Biz sağlık çalışanları insanı çok sevmeyi gerektiren bir kariyerin mensuplarıyız ve işimizin büyük kısmı hastayı anlamak. İşimizin bu büyük kısmını yapmak için çok çabaladığımız bir gerçek ve bunu yaparken, bunun yanında pek çok durumu da yönetmek ile mükellefiz. Hasta yakınlarını yönetmek de işimizin bir parçası. Sağlığın metalaştırılması, yoğun hasta trafiği, bürokratik işlemler, yoğun talepler arasında koşuşturmaları düşünürseniz, bir teşekkürü hak ettiğimizi düşünmek bir taraf olarak hakkımız diye düşünmekten de kendimi alamıyorum.
Ancak şu anda oluşan şiddetli ortam sağlık üretmeye yönelik kurumlarda da meslektaşlarımı hedef almış durumda. Kamusal alanda kanıksanmış bu şiddet böyle giderse her ortama sirayet edecek.
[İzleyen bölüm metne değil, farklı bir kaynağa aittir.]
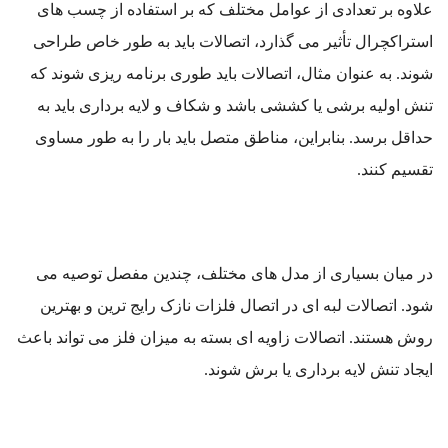
علاوه بر تعدادی از عوامل مختلف که بر استفاده از چسب های
استراکچرال تأثیر می گذارد، اتصالات باید به طور خاص طراحی
شوند. به عنوان مثال، اتصالات باید طوری برنامه ریزی شوند که
تنش اولیه برشی یا کششی باشد و شکاف و لایه برداری باید به
حداقل برسد. بنابراین، مناطق متصل باید بار را به طور مساوی
تقسیم کنند.
در میان بسیاری از مدل های مختلف، چندین مفصل توصیه می
شود. اتصالات لبه ای در اتصال فلزات نازک رایج ترین و بهترین
روش هستند.
اتصالات زاویه ای بسته به میزان فلز می تواند باعث
ایجاد تنش لایه برداری یا برش شوند.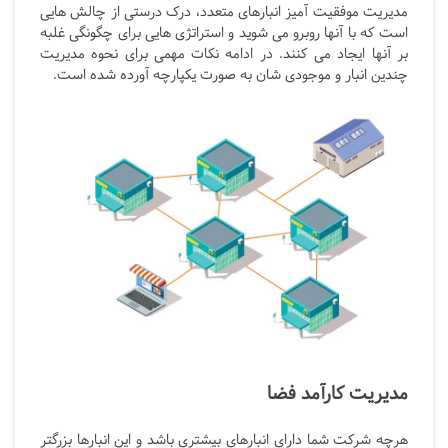
مدیریت موفقیت آمیز انبارهای متعدد، درک درستی از چالش هایی
است که با آنها روبرو می شوید و استراتژی هایی برای چگونگی غلبه
بر آنها ایجاد می کنند. در ادامه نکات مهمی برای نحوه مدیریت
چندین انبار و موجودی شان به صورت یکپارچه آورده شده است.
مدیریت کارآمد فضا
هرچه شرکت شما دارای انبارهای بیشتری باشد و این انبارها بزرگتر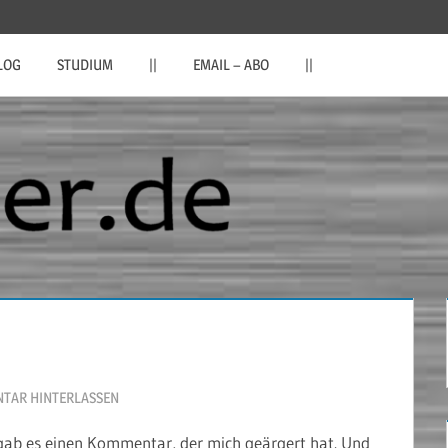
LOG
STUDIUM
||
EMAIL – ABO
||
TAR HINTERLASSEN
gab es einen Kommentar, der mich geärgert hat. Und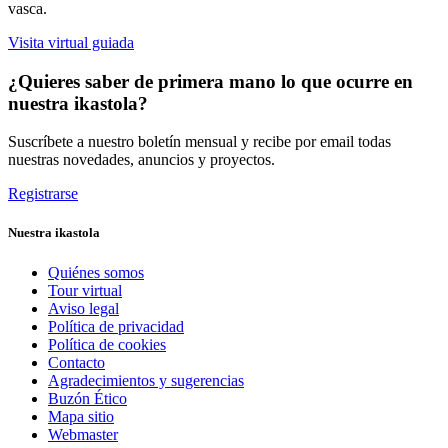
vasca.
Visita virtual guiada
¿Quieres saber de primera mano lo que ocurre en
nuestra ikastola?
Suscríbete a nuestro boletín mensual y recibe por email todas
nuestras novedades, anuncios y proyectos.
Registrarse
Nuestra ikastola
Quiénes somos
Tour virtual
Aviso legal
Política de privacidad
Política de cookies
Contacto
Agradecimientos y sugerencias
Buzón Ético
Mapa sitio
Webmaster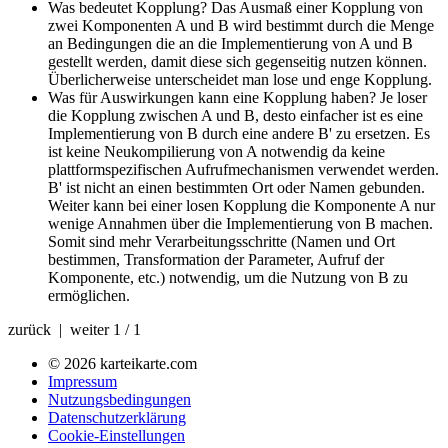
Was bedeutet Kopplung?
Das Ausmaß einer Kopplung von
zwei Komponenten A und B wird bestimmt durch die Menge
an Bedingungen die an die Implementierung von A und B
gestellt werden, damit diese sich gegenseitig nutzen können.
Überlicherweise unterscheidet man lose und enge Kopplung.
Was für Auswirkungen kann eine Kopplung haben?
Je loser
die Kopplung zwischen A und B, desto einfacher ist es eine
Implementierung von B durch eine andere B' zu ersetzen. Es
ist keine Neukompilierung von A notwendig da keine
plattformspezifischen Aufrufmechanismen verwendet werden.
B' ist nicht an einen bestimmten Ort oder Namen gebunden.
Weiter kann bei einer losen Kopplung die Komponente A nur
wenige Annahmen über die Implementierung von B machen.
Somit sind mehr Verarbeitungsschritte (Namen und Ort
bestimmen, Transformation der Parameter, Aufruf der
Komponente, etc.) notwendig, um die Nutzung von B zu
ermöglichen.
zurück | weiter
1 / 1
© 2026 karteikarte.com
Impressum
Nutzungsbedingungen
Datenschutzerklärung
Cookie-Einstellungen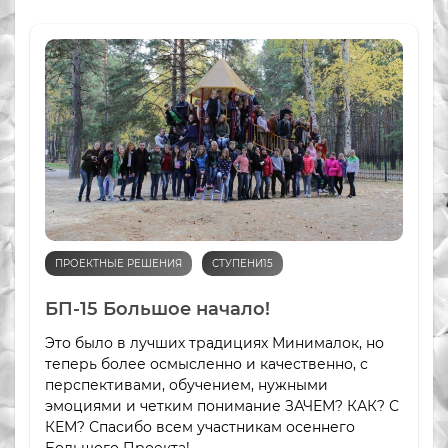
ПРОЕКТНЫЕ РЕШЕНИЯ
СТУПЕНИ15
БП-15 Большое начало!
Это было в лучших традициях Минималок, но
теперь более осмысленно и качественно, с
перспективами, обучением, нужными
эмоциями и четким понимание ЗАЧЕМ? КАК? С
КЕМ? Спасибо всем участникам осеннего
Большого Проекта!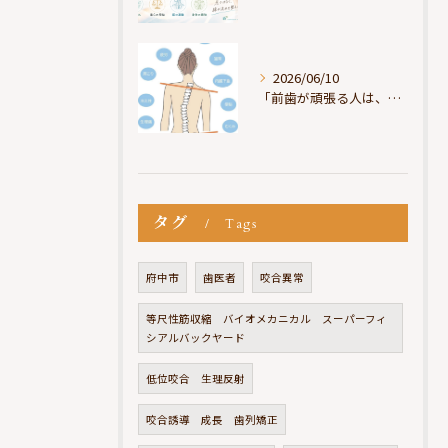
2026/06/10
「前歯が頑張る人は、だいたい疲れている」
タグ
Tags
府中市
歯医者
咬合異常
等尺性筋収縮 バイオメカニカル スーパーフィ
シアルバックヤード
低位咬合 生理反射
咬合誘導 成長 歯列矯正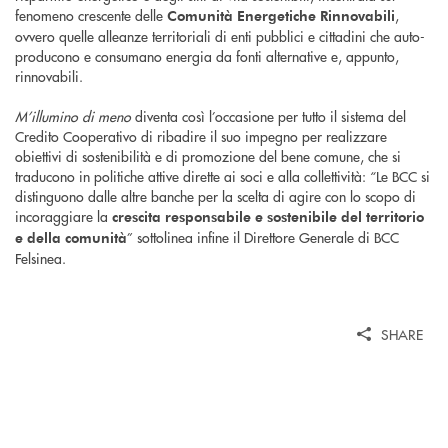
fenomeno crescente delle
,
Comunità Energetiche Rinnovabili
ovvero quelle alleanze territoriali di enti pubblici e cittadini che auto-
producono e consumano energia da fonti alternative e, appunto,
rinnovabili.
M’illumino di meno
diventa così l’occasione per tutto il sistema del
Credito Cooperativo di ribadire il suo impegno per realizzare
obiettivi di sostenibilità e di promozione del bene comune, che si
traducono in politiche attive dirette ai soci e alla collettività: “Le BCC si
distinguono dalle altre banche per la scelta di agire con lo scopo di
incoraggiare la
crescita responsabile e sostenibile del territorio
” sottolinea infine il Direttore Generale di BCC
e della comunità
Felsinea.
SHARE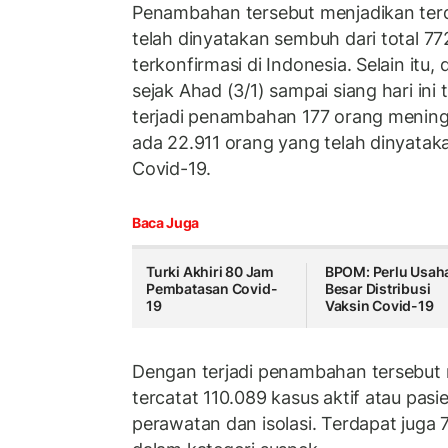
Penambahan tersebut menjadikan terd
telah dinyatakan sembuh dari total 7
terkonfirmasi di Indonesia. Selain itu
sejak Ahad (3/1) sampai siang hari in
terjadi penambahan 177 orang meningg
ada 22.911 orang yang telah dinyatak
Covid-19.
Baca Juga
Turki Akhiri 80 Jam
BPOM: Perlu Usah
Pembatasan Covid-
Besar Distribusi
19
Vaksin Covid-19
Dengan terjadi penambahan tersebut m
tercatat 110.089 kasus aktif atau pas
perawatan dan isolasi. Terdapat juga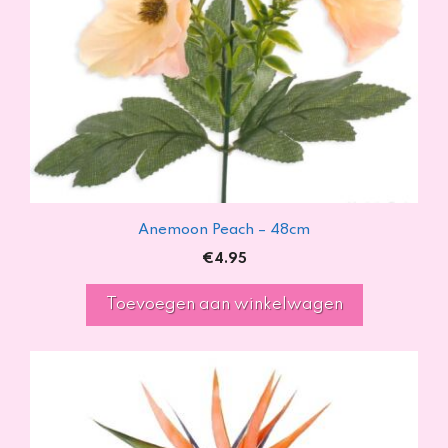
Anemoon Peach – 48cm
€
4.95
Toevoegen aan winkelwagen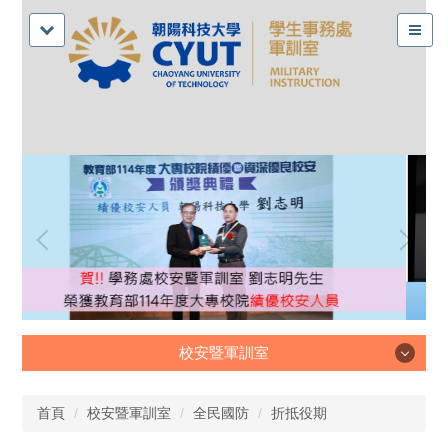
校安暨軍訓室
校安暨軍訓室
首頁
校安暨軍訓室
全民國防
折抵役期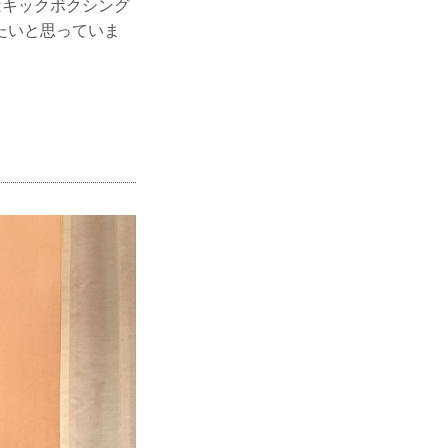
はキックボクシング
たいと思っていま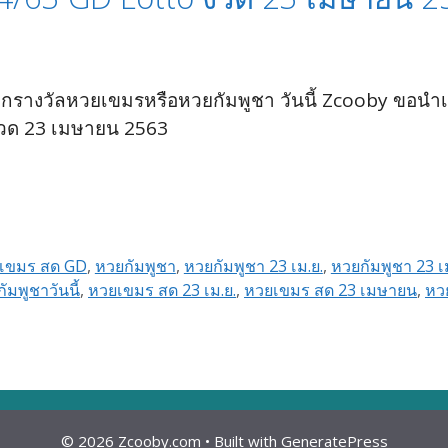
อกรางวัลหวยเขมรหรือหวยกัมพูชา วันนี้ Zcooby ขอ
งวด 23 เมษายน 2563
เขมร สด GD
,
หวยกัมพูชา
,
หวยกัมพูชา 23 เม.ย.
,
หวยกัมพูชา 23 
ัมพูชาวันนี้
,
หวยเขมร สด 23 เม.ย.
,
หวยเขมร สด 23 เมษายน
,
หว
© 2026 Zcooby.com
• Built with
GeneratePress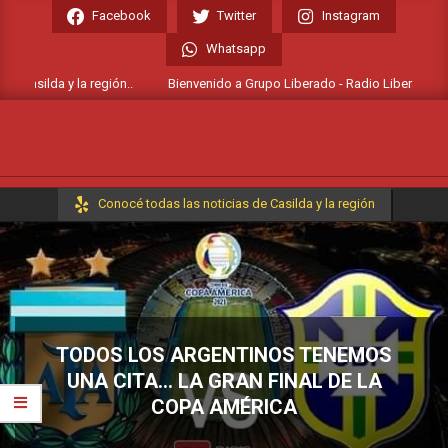
Skip
Facebook
Twitter
Instagram
to
Whatsapp
content
Casilda y la región..
Bienvenido a Grupo Liberado - Radio Liberada FM 106
Primary
Conocé todas las noticias de Casilda y la región
Navigation
Menu
TODOS LOS ARGENTINOS TENEMOS
UNA CITA… LA GRAN FINAL DE LA
COPA AMÉRICA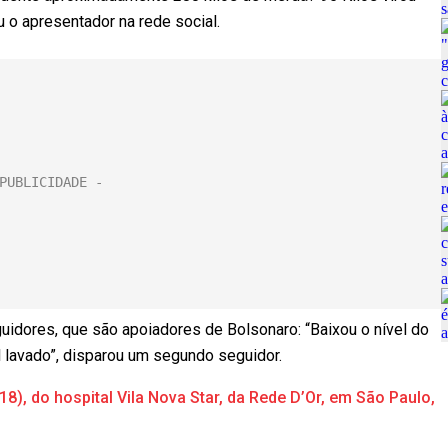
 o apresentador na rede social.
guidores, que são apoiadores de Bolsonaro: “Baixou o nível do
al lavado”, disparou um segundo seguidor.
8), do hospital Vila Nova Star, da Rede D’Or, em São Paulo,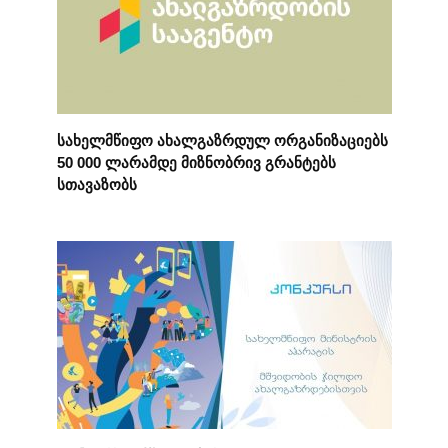
სახელმწიფო ახალგაზრდულ ორგანიზაციებს
50 000 ლარამდე მიზნობრივ გრანტებს
სთავაზობს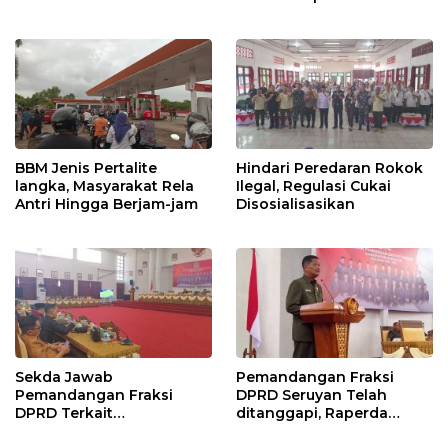
Kunjung Selesai
Perjanjian Bersama
BBM Jenis Pertalite
Hindari Peredaran Rokok
langka, Masyarakat Rela
Ilegal, Regulasi Cukai
Antri Hingga Berjam-jam
Disosialisasikan
Sekda Jawab
Pemandangan Fraksi
Pemandangan Fraksi
DPRD Seruyan Telah
DPRD Terkait
ditanggapi, Raperda
Pertanggungjawaban
RPJMD Segera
Bütün ortak kullanımlı okul, adliye, ibadethane gibi ortamlara ve en sonunda öz mekânımız olan evlerimize kadar yaygınlaşacak. O yüzden hızlıca çözümlerini konuşmamız gerektiği gibi, çözüm önerilerinin ve önlemlerinin ciddi bir şekilde takibi yapılmalı ve uygulanmalıdır.
Şu an içi yanan, birlikte çalıştıkları öldürülen, şiddete maruz kalan bir sağlık çalışanı olarak bu yazıyı yazmış olabilirim. Ancak şunu da söylemek isterim:
Teşbihte hata yoktur,
Şiddette de sağlık yoktur,
Ve asla şiddet meşrulaştırılamaz.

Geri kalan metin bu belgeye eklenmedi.